--- START ---
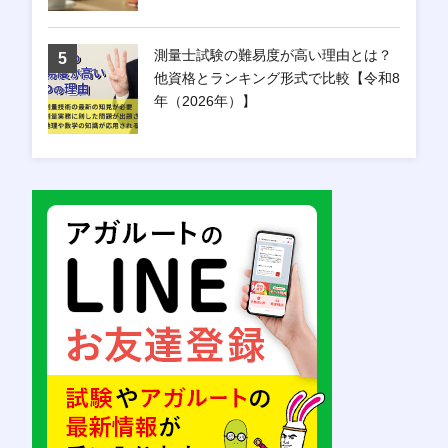
測量士試験の難易度が高い理由とは？
他資格とランキング形式で比較【令和8
年（2026年）】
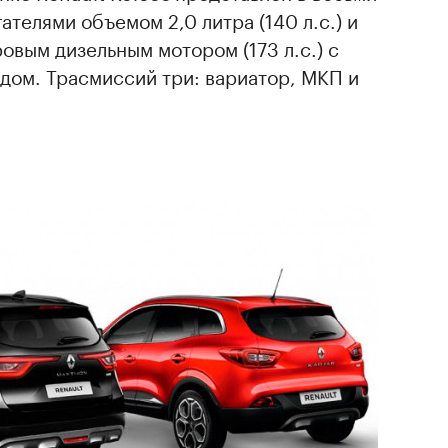
телями объемом 2,0 литра (140 л.с.) и
итровым дизельным мотором (173 л.с.) с
дом. Трасмиссий три: вариатор, МКП и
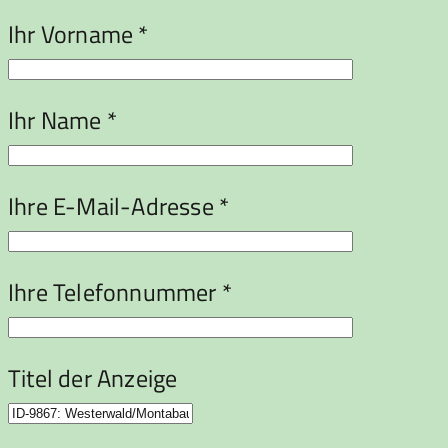
Ihr Vorname *
Ihr Name *
Ihre E-Mail-Adresse *
Ihre Telefonnummer *
Titel der Anzeige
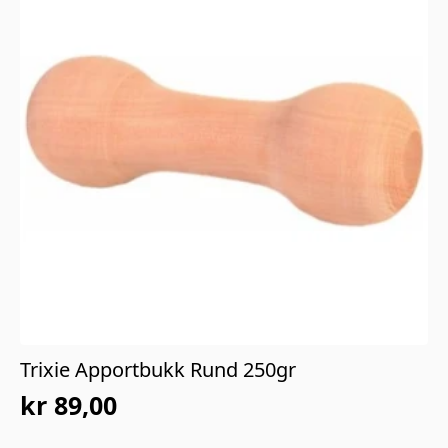
Trixie Apportbukk Rund 250gr
kr
89,00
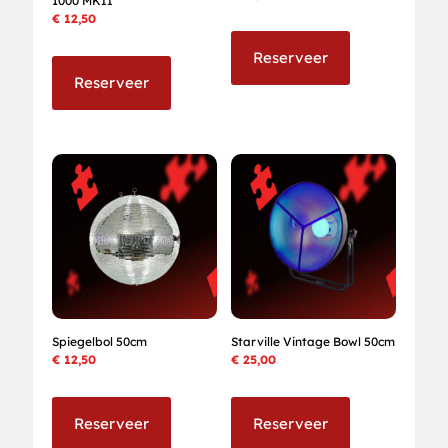
1000 MKII
€
12,50
Reserveer
Reserveer
Spiegelbol 50cm
Starville Vintage Bowl 50cm
€
12,50
€
25,00
Reserveer
Reserveer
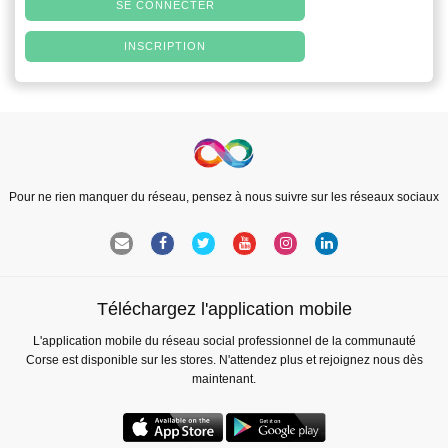
SE CONNECTER
INSCRIPTION
Pour ne rien manquer du réseau, pensez à nous suivre sur les réseaux sociaux
Téléchargez l'application mobile
L'application mobile du réseau social professionnel de la communauté
Corse est disponible sur les stores. N'attendez plus et rejoignez nous dès
maintenant.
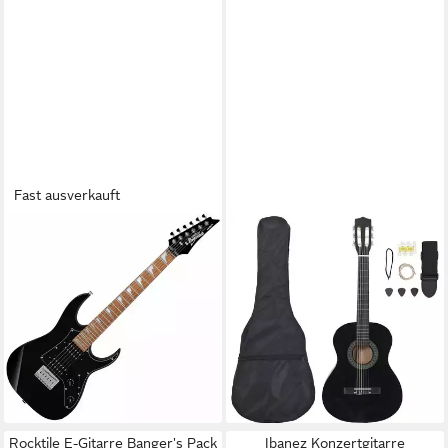
Fast ausverkauft
IBANEZ
VIDAXL
E-Gitarre GRGM21-BKN Gio
Westerngitarre 8-tlg.
RG miKro 3/4 Black Night, RG
Klassikgitarren-Set für
miKro, Shortscale-Modell mit
Anfänger Schwarz 3/4 36"
63,99 €
verkürzter Mensur
lieferbar - in 5-6 Werktagen bei dir
ab 234,00 €
lieferbar - in 3-4 Werktagen bei dir
Rocktile E-Gitarre Banger's Pack
Ibanez Konzertgitarre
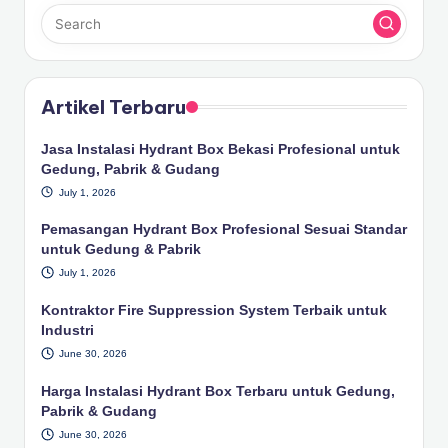
Artikel Terbaru
Jasa Instalasi Hydrant Box Bekasi Profesional untuk
Gedung, Pabrik & Gudang
July 1, 2026
Pemasangan Hydrant Box Profesional Sesuai Standar
untuk Gedung & Pabrik
July 1, 2026
Kontraktor Fire Suppression System Terbaik untuk
Industri
June 30, 2026
Harga Instalasi Hydrant Box Terbaru untuk Gedung,
Pabrik & Gudang
June 30, 2026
--- END ---
* [Your instructions]
Each line above that contains "untuk" must be copied out.

* [Worked solution]
Jasa Instalasi Hydrant Box Bekasi Profesional untuk
untuk Gedung & Pabrik
Kontraktor Fire Suppression System Terbaik untuk
Harga Instalasi Hydrant Box Terbaru untuk Gedung,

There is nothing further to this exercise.